For the purposes of analysis, you want the DAPI and GFP image for a given site to be loaded and processed together. Therefore, the DAPI and GFP image for a given site comprise an image set for that site.

What do I need as input?

The NamesAndTypes module receives the file list produced by the Images module. If you used the Metadata module to attach metadata to the images, this information is also received by NamesAndTypes and available for its use.

What do the settings mean?

In the above example, the NamesAndTypes module allows you to assign each of these channels a unique name, provided by you. All files of a given channel will be referred to by the chosen name within the pipeline, and the data exported by the pipeline will also be labeled according to this name. This simplifies the bookkeeping of your pipeline and results by making the input and output data more intuitive: a large number of images are referred to by a small collection of names, which are hopefully easier for you to recognize.

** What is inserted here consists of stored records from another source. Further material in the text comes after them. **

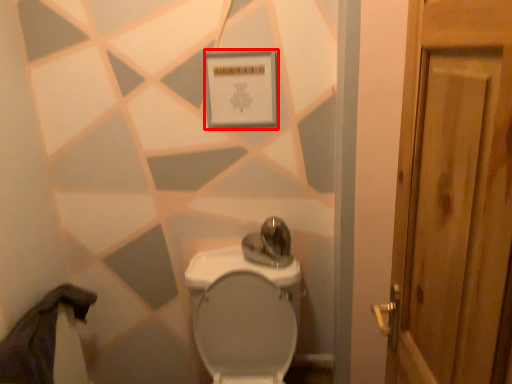 Question: In this image, where is square (annotated by the red box) located relative to toilet?

Choices:
 (A) left
 (B) right

Answer: (A) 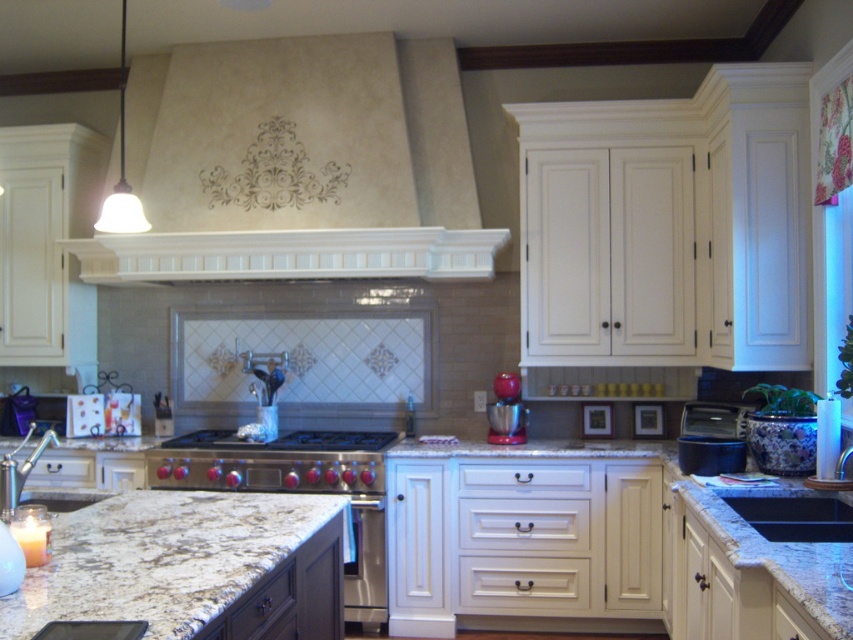 You are a kitchen designer planning to install a new appliance. You have a matte beige exhaust hood at upper center and a metallic red mixer at center. Which of these two objects occupies more space in the kitchen?

The matte beige exhaust hood at upper center is bigger than the metallic red mixer at center, so it occupies more space in the kitchen.

You are a chef preparing to place a large pot on the kitchen counter. You see the stainless steel stove at center and the metallic red mixer at center. Which object should you avoid placing the pot on because it is larger?

The stainless steel stove at center is bigger than the metallic red mixer at center, so you should avoid placing the pot on the stainless steel stove at center because it is larger and may not be suitable for holding the pot. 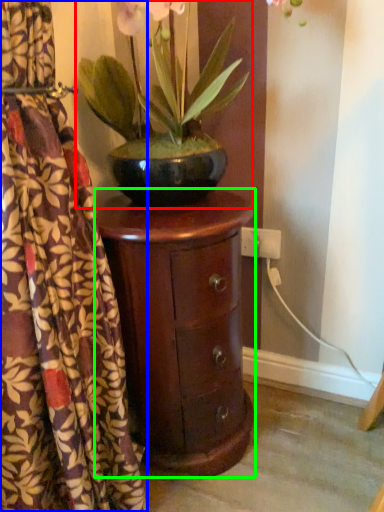 Question: Which is farther away from houseplant (highlighted by a red box)? curtain (highlighted by a blue box) or nightstand (highlighted by a green box)?

Choices:
 (A) curtain
 (B) nightstand

Answer: (A) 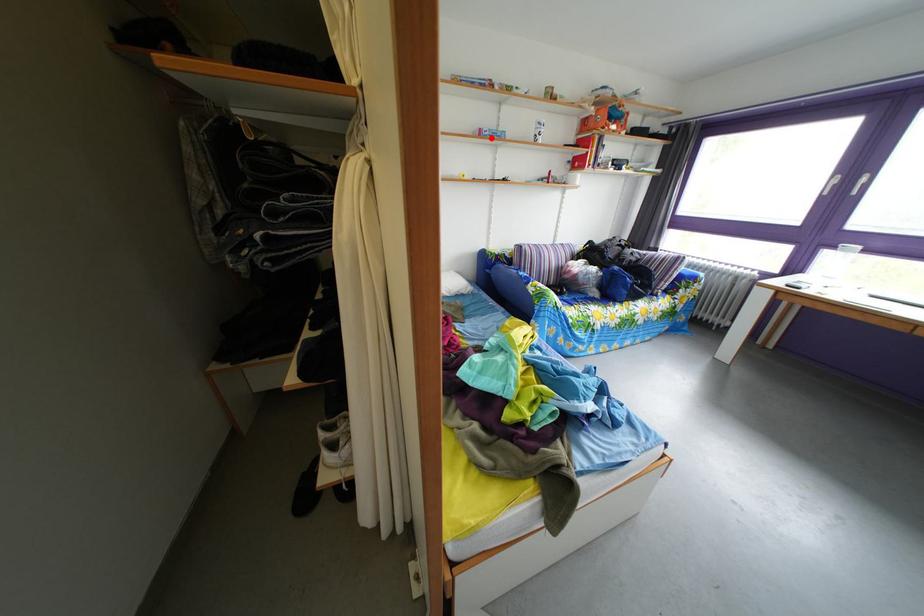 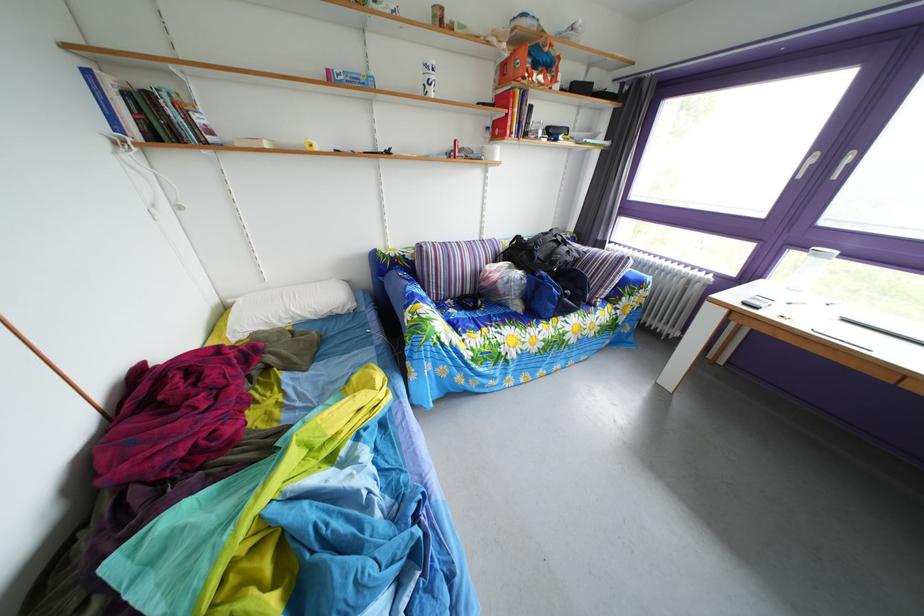 Locate, in the second image, the point that corresponds to the highlighted location in the first image.

(339, 79) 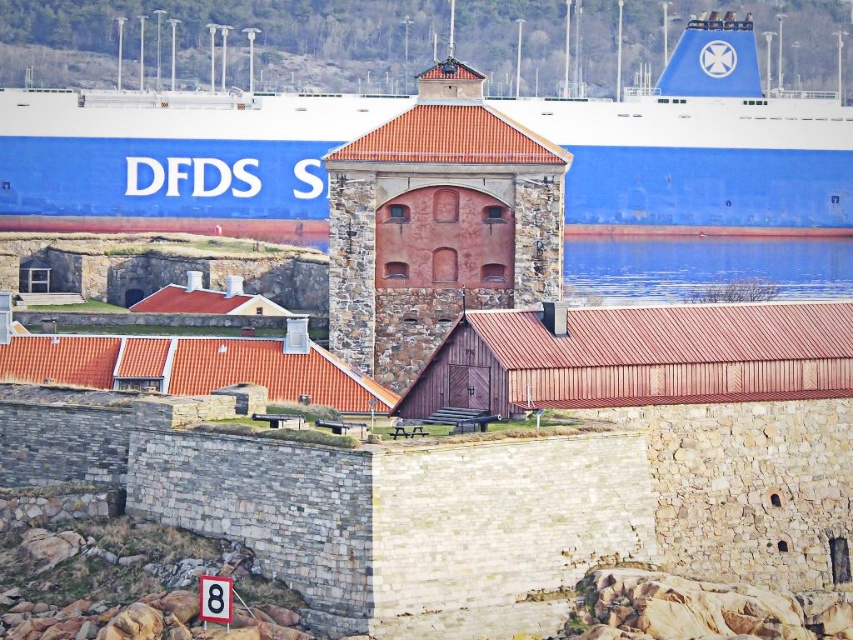 Is blue matte ship at upper center behind blue water at center?

That is False.

Is point (811, 124) behind point (598, 289)?

Yes, it is.

Find the location of a particular element. blue matte ship at upper center is located at coordinates (701, 147). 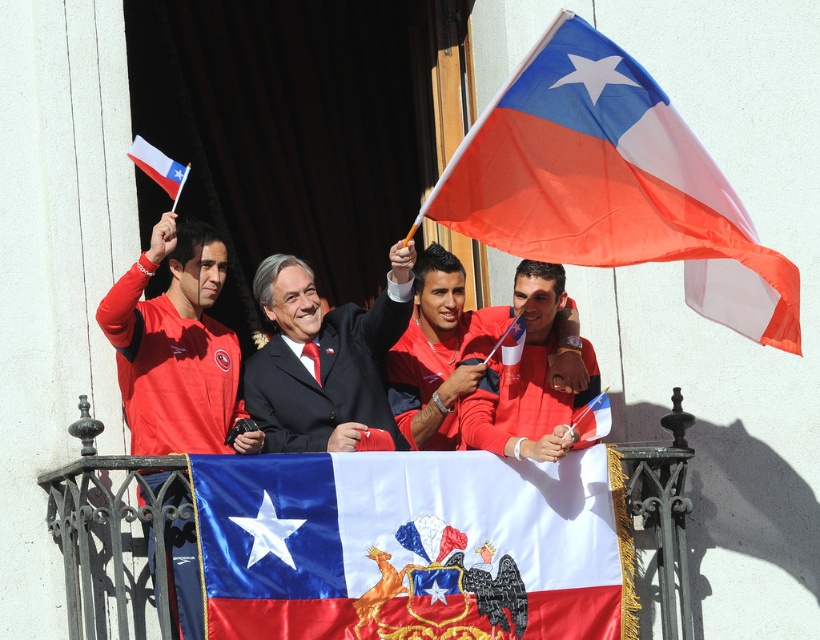 Is point (577, 552) positioned behind point (153, 172)?

No.

Who is taller, matte fabric flag at center or white fabric flag at upper left?

matte fabric flag at center is taller.

The image size is (820, 640). Describe the element at coordinates (410, 547) in the screenshot. I see `matte fabric flag at center` at that location.

Locate an element on the screen. matte fabric flag at center is located at coordinates (410, 547).

Who is lower down, matte black suit at center or matte red shirt at center?

matte red shirt at center is below.

Does matte black suit at center have a greater width compared to matte red shirt at center?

The most common way to perform this assignment is by specifying the pattern in the filename which the channel(s) of interest have in common. This is done using user-defined rules in a similar manner to that of the Images module; other attributes of the file may also be used. If you have multiple channels, you then assign the relationship between channels. For example, in the case mentioned above, the DAPI and GFP images are named in such a way that it is apparent to the researcher which is which, e.g., "_w1" is contained in the file for the DAPI images, and "_w1" in the file name for the GFP images.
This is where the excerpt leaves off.